PSC et Junts ont mis sous contrôle la taxe catalane sur les navires de croisière avec des amendements distincts dans leur intégralité

L’ancienne conseillère et conseillère d’Action Climat de la Generalitat, Teresa Jordà et David Mascort, lors du transfert de portefeuilles en juin dernier.DAVID OLLER (DAVID OLLER)

La taxe avec laquelle l’exécutif catalan aspire à taxer les émissions des grands navires, en particulier des navires de croisière, ne sera pas traitée sans problème au Parlement et, en fait, il est possible qu’elle ne franchisse même pas la première étape du parcours législatif. . Tant les socialistes, premier groupe d’opposition, que les anciens membres de Junts per Catalunya ont choisi de présenter des amendements à l’ensemble du texte enregistrés par le gouvernement, marquant ainsi un profil devant le gouvernement du Père Aragonès. Bien qu’il n’y ait pas encore de date pour le vote, la décision des deux met en échec le tarif environnemental que le Consell Executiu a approuvé en novembre dernier.

Comme le rapporte l’agence EFE et le confirme ce journal, les socialistes estiment que la nouvelle taxe laisserait la Catalogne dans une situation concurrentielle inférieure par rapport, par exemple, au port de Valence. Il n’existe pas « le consensus de l’industrie » et son efficacité en tant que mesure de contrôle de la qualité de l’air n’est pas claire. La taxe est prélevée sur les émissions d’oxyde d’azote et, par exemple, un bateau de croisière accostant dans n’importe quel port catalan devrait payer environ 1 500 euros par jour, tandis qu’un pétrolier devrait payer environ 3 000 euros.

Des sources de la direction de Junts ont expliqué à ce journal qu’ils enregistreraient ce mardi l’intégralité de leur amendement à la Chambre catalane, après avoir demandé un délai pour pouvoir le présenter. Esquerra, avec seulement 33 députés sur 135, a besoin du oui du PSC (33 députés) ou du Junts (32) pour, avec En Comú Podem, ajouter la majorité nécessaire pour mener à bien la mesure. Les communes avaient en effet fait de la création de cet impôt une condition pour approuver le budget de la Generalitat en 2022.
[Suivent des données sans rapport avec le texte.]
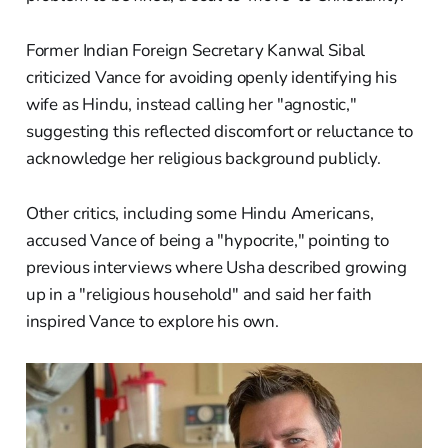
Former Indian Foreign Secretary Kanwal Sibal
criticized Vance for avoiding openly identifying his
wife as Hindu, instead calling her "agnostic,"
suggesting this reflected discomfort or reluctance to
acknowledge her religious background publicly.
Other critics, including some Hindu Americans,
accused Vance of being a "hypocrite," pointing to
previous interviews where Usha described growing
up in a "religious household" and said her faith
inspired Vance to explore his own.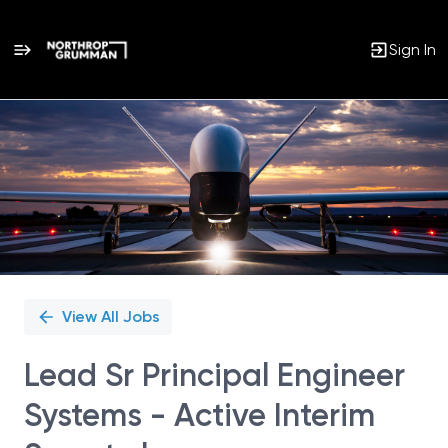
Sign In
Single
Position
View All Jobs
Lead Sr Principal Engineer
Systems - Active Interim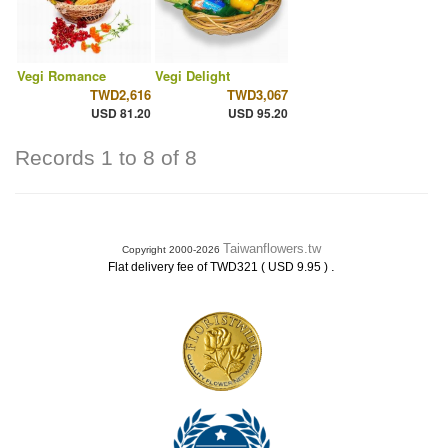
Vegi Romance
Vegi Delight
TWD2,616
TWD3,067
USD 81.20
USD 95.20
Records 1 to 8 of 8
Taiwanflowers.tw
Copyright 2000-2026
.
Flat delivery fee of TWD321 ( USD 9.95 )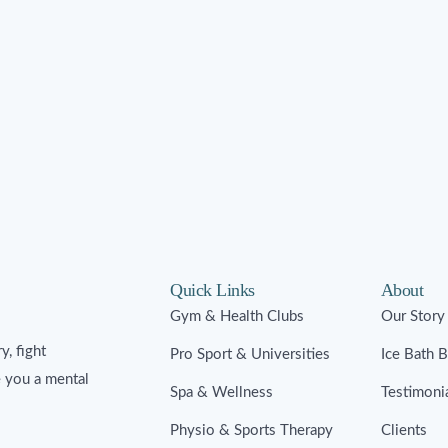
Quick Links
About
Gym & Health Clubs
Our Story
y, fight
Pro Sport & Universities
Ice Bath 
e you a mental
Spa & Wellness
Testimoni
Physio & Sports Therapy
Clients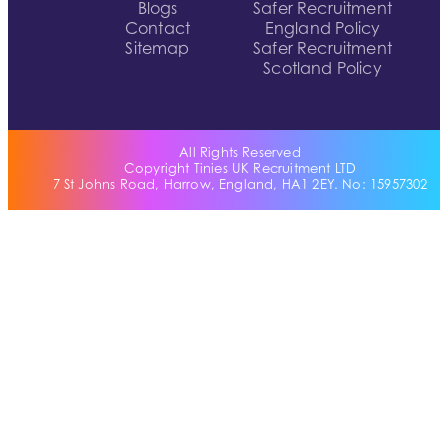
Blogs
Safer Recruitment
Contact
England Policy
Sitemap
Safer Recruitment
Scotland Policy
All Rights Reserved
Copyright Tinies UK Recruitment LTD
7 St Johns Road, Harrow, England, HA1 2EY. No: 15957302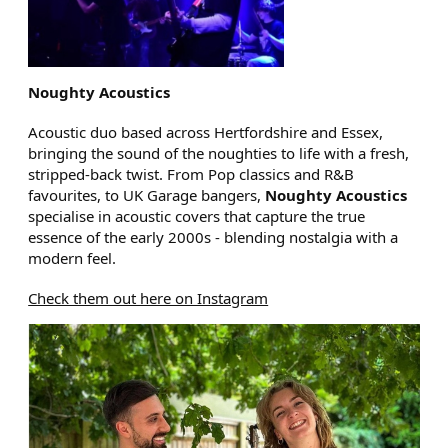
Noughty Acoustics
Acoustic duo based across Hertfordshire and Essex,
bringing the sound of the noughties to life with a fresh,
stripped-back twist. From Pop classics and R&B
favourites, to UK Garage bangers,
Noughty Acoustics
specialise in acoustic covers that capture the true
essence of the early 2000s - blending nostalgia with a
modern feel.
Check them out here on Instagram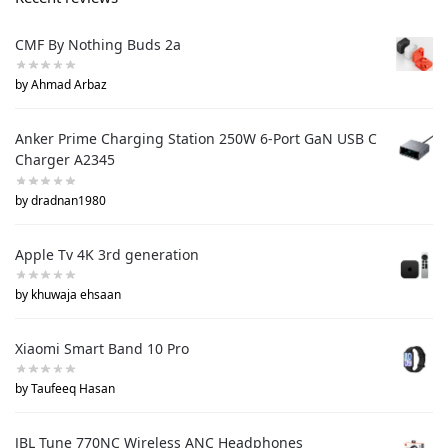
CMF By Nothing Buds 2a
by Ahmad Arbaz
Anker Prime Charging Station 250W 6-Port GaN USB C
Charger A2345
by dradnan1980
Apple Tv 4K 3rd generation
by khuwaja ehsaan
Xiaomi Smart Band 10 Pro
by Taufeeq Hasan
JBL Tune 770NC Wireless ANC Headphones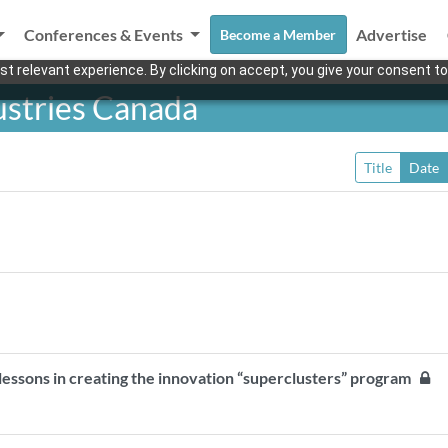
Conferences & Events
Advertise
Become a Member
t relevant experience. By clicking on accept, you give your consent to
ustries Canada
Title
Date
 lessons in creating the innovation “superclusters” program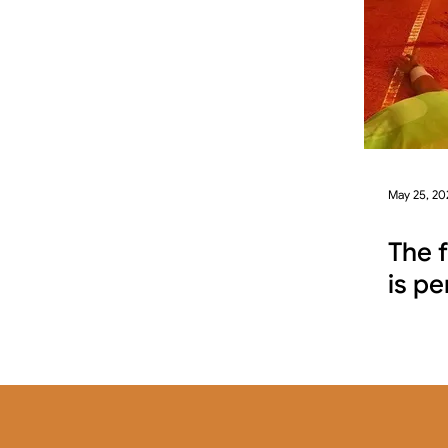
May 25, 20
The 
is pe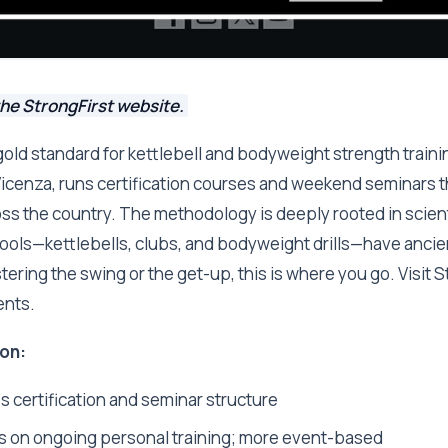
he StrongFirst website.
 gold standard for kettlebell and bodyweight strength trainin
icenza, runs certification courses and weekend seminars th
s the country. The methodology is deeply rooted in scienti
tools—kettlebells, clubs, and bodyweight drills—have ancient
ring the swing or the get-up, this is where you go. Visit St
ents.
on:
 certification and seminar structure
s on ongoing personal training; more event-based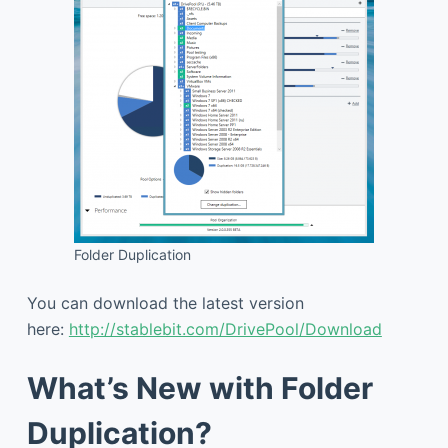
Folder Duplication
You can download the latest version
here:
http://stablebit.com/DrivePool/Download
What’s New with Folder
Duplication?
Le Gouvernement a maintenu l’accord avec les communes pour réaliser l’impôt, qui est finalement parvenu au Consell Excutiu en novembre dernier. Les caisses catalanes recevraient au total 7,5 millions d’euros au cours de la première année complète de collecte. Les retards dans les délais de présentation de l’ensemble des amendements témoignent du débat au sein des bancs sur la portée de la nouvelle taxe. Dès le début, les gens ordinaires ont critiqué le fait qu’ils n’étaient pas plus ambitieux en ce qui concerne le coût facturé pour chaque kilo d’oxyde d’azote. Le PSC a finalement maintenu son idée selon laquelle cela nuit à la compétitivité de la Generalitat dans un secteur aussi important que le tourisme de croisière.

Le ministère de l’Action climatique, qui défendait autrefois d’avoir déjà atteint un consensus avec le secteur et l’opposition, devra désormais manœuvrer pour sauver la taxe in extremis. Le débat complet n’a pas encore de date à l’ordre du jour de la Chambre.